Nous étions à l'exposition au profit des Alsaciens-Lorrains, au Corps législatif. Il fait chaud. Je monte chez le diacre lui donner quelques conseils pour une lettre qu'il doit écrire. Ensuite nous allons avec lui à Baccarat. Les cristaux y sont magnifiques, nous fîmes inscrire pour plus de trois mille francs. Les expositions et les grands magasins fatiguent beaucoup.
Nous allons au Bois nous rafraîchir. Mais tout à coup j'aperçois quelque chose d'extraordinaire, c'est la vicomtesse Vigier. Elle salua maman, en retournant nous voyons la princesse Souvoroff assise sur une chaise avec une dame et un chien, maman fait arrêter la voiture; Souvoroff vient au devant de maman et paraît être très contente. Elle la gronde, parce que maman ne lui avait pas laissé son adresse, étant chez elle il y a une semaine, nous invite demain à deux heures, promet de venir chez nous à 55, à Nice et me demande où nous allons pour l'été, j'ai dit à Spa. "Nous aussi, le médecin a dit que ma fille a besoin d'y aller pour vingt jours".

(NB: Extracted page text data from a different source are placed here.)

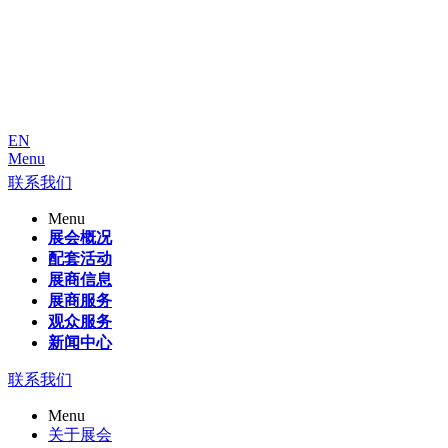
EN
Menu
联系我们
Menu
展会概况
配套活动
展商信息
展商服务
观众服务
新闻中心
联系我们
Menu
关于展会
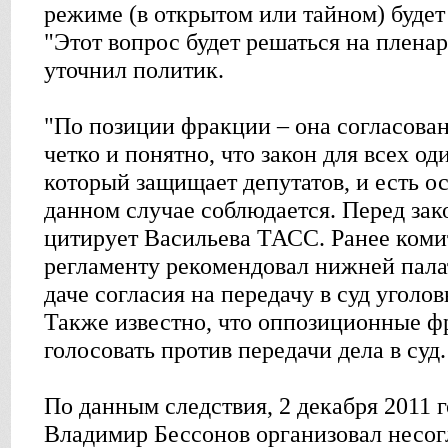
режиме (в открытом или тайном) будет
"Этот вопрос будет решаться на пленар
уточнил политик.
"По позиции фракции – она согласован
четко и понятно, что закон для всех оди
который защищает депутатов, и есть ос
данном случае соблюдается. Перед зак
цитирует Васильева ТАСС. Ранее коми
регламенту рекомендовал нижней пала
даче согласия на передачу в суд уголо
Также известно, что оппозиционные ф
голосовать против передачи дела в суд.
По данным следствия, 2 декабря 2011 г
Владимир Бессонов организовал несог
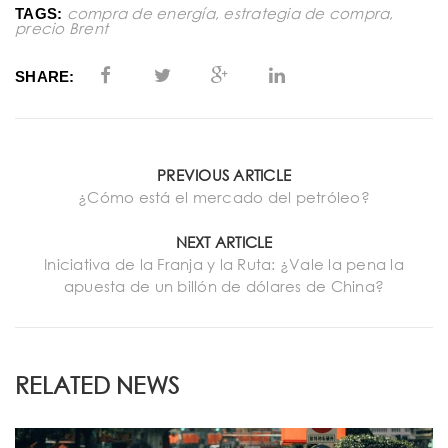
compra de energía
,
estrategia de compra
,
TAGS:
precio Brent
SHARE:
PREVIOUS ARTICLE
¿Cómo está el mercado del petróleo?
NEXT ARTICLE
Iniciativa de la Franja y la Ruta: ¿Vale la pena la
apuesta de un billón de dólares de China?
RELATED NEWS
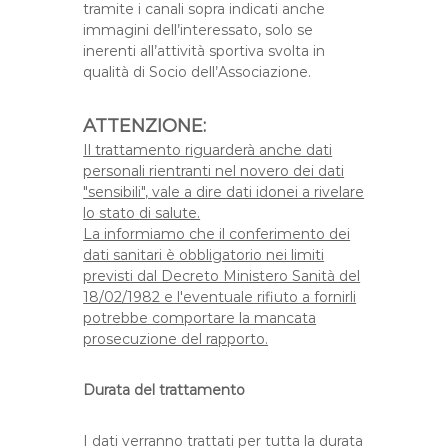
tramite i canali sopra indicati anche
immagini dell’interessato, solo se
inerenti all’attività sportiva svolta in
qualità di Socio dell’Associazione.
ATTENZIONE:
Il trattamento riguarderà anche dati
personali rientranti nel novero dei dati
"sensibili", vale a dire dati idonei a rivelare
lo stato di salute.
La informiamo che il conferimento dei
dati sanitari è obbligatorio nei limiti
previsti dal Decreto Ministero Sanità del
18/02/1982 e l'eventuale rifiuto a fornirli
potrebbe comportare la mancata
prosecuzione del rapporto.
Durata del trattamento
I dati verranno trattati per tutta la durata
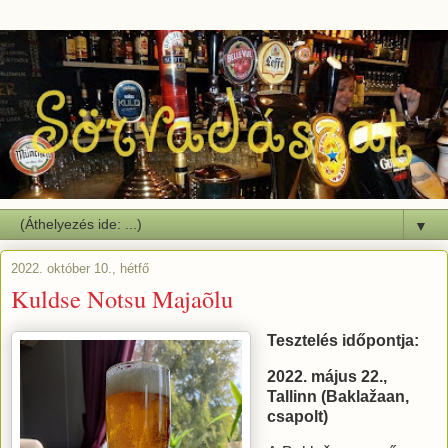
▼
2022. október 10., hétfő
Kuldse Notsu Majaõlu
Tesztelés időpontja:
2022. május 22.,
Tallinn (Baklažaan,
csapolt)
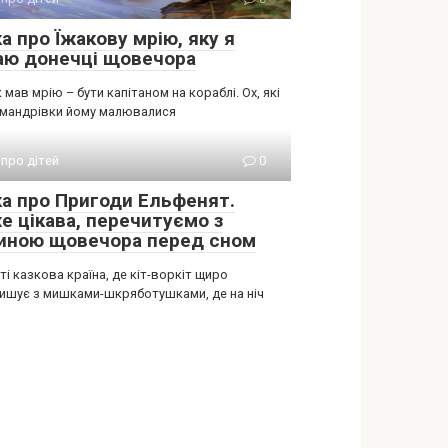
а про Їжакову мрію, яку я
аю донечці щовечора
 мав мрію – бути капітаном на кораблі. Ох, які
і мандрівки йому малювалися
 про дітей
0
ка про Пригоди Ельфенят.
е цікава, перечитуємо з
иною щовечора перед сном
іті казкова країна, де кіт-воркіт щиро
ишує з мишками-шкряботушками, де на ніч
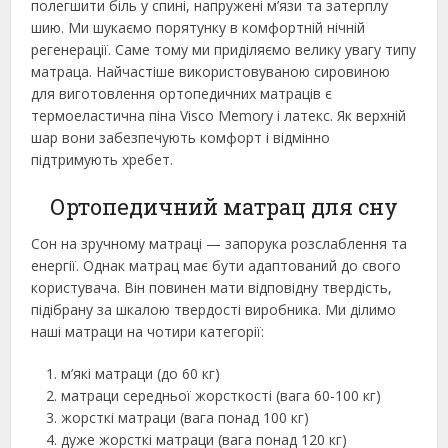
полегшити біль у спині, напружені м’язи та затерплу
шию. Ми шукаємо порятунку в комфортній нічній
регенерації. Саме тому ми приділяємо велику увагу типу
матраца. Найчастіше використовуваною сировиною
для виготовлення ортопедичних матраців є
термоеластична піна Visco Memory і латекс. Як верхній
шар вони забезпечують комфорт і відмінно
підтримують хребет.
Ортопедичний матрац для сну
Сон на зручному матраці — запорука розслаблення та
енергії. Однак матрац має бути адаптований до свого
користувача. Він повинен мати відповідну твердість,
підібрану за шкалою твердості виробника. Ми ділимо
наші матраци на чотири категорії:
м’які матраци (до 60 кг)
матраци середньої жорсткості (вага 60-100 кг)
жорсткі матраци (вага понад 100 кг)
дуже жорсткі матраци (вага понад 120 кг)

Elle va dimanche à Chantilly, sa fille, dit-elle, adore les chevaux et les courses, alors j'ai dit que je les adorais aussi. C'est une femme très agréable et belle.
Nous allons au Bois, il y a encore un hôtel à vendre que nous visiterons demain.
A dîner on se souvient du voyage à Vienne et nous avons beaucoup ri sur les frayeurs de ma tante.
En allant à Paris je pensais que maman irait tout de suite chez la princesse Souvoroff, que nous serions avec elle et que je passerai ce peu de temps comme j'aime. Mais il en est arrivé autrement, tant pis.
Je trouve qu'on mange très bien dans le bistrot russe. Sans doute, le botvinia [potage froid au poisson] et autres cochonneries sont bannies de ma table. En route vers l'hôtel il y avait trois hommes comme il faut qui nous regardaient et se sont tournés plusieurs fois; avant tout j'ai essayé du russe: andouille ils se tournèrent encore et un d'eux avec un sourire, alors j'ai dit à maman assez haut pour être entendue.
- Je ne veux pas qu'on se tourne et nous regarde comme des imbéciles. Nous devions traverser pour rentrer et en m'en allant j'ai dit:
- Imbéciles, cochons mal élevés.
J'étais fâchée, c'était bête. J'ai dit avant tout andouille car ce sont les Russes qui s'imaginent qu'à Paris [Rayé: il n'y pas une femme] toutes les femmes sont des cocottes. Nous avons l'air comme il faut, mais le soir on ne voit pas et être après neuf heures sur les boulevards c'est suspect. Je joue à la balle.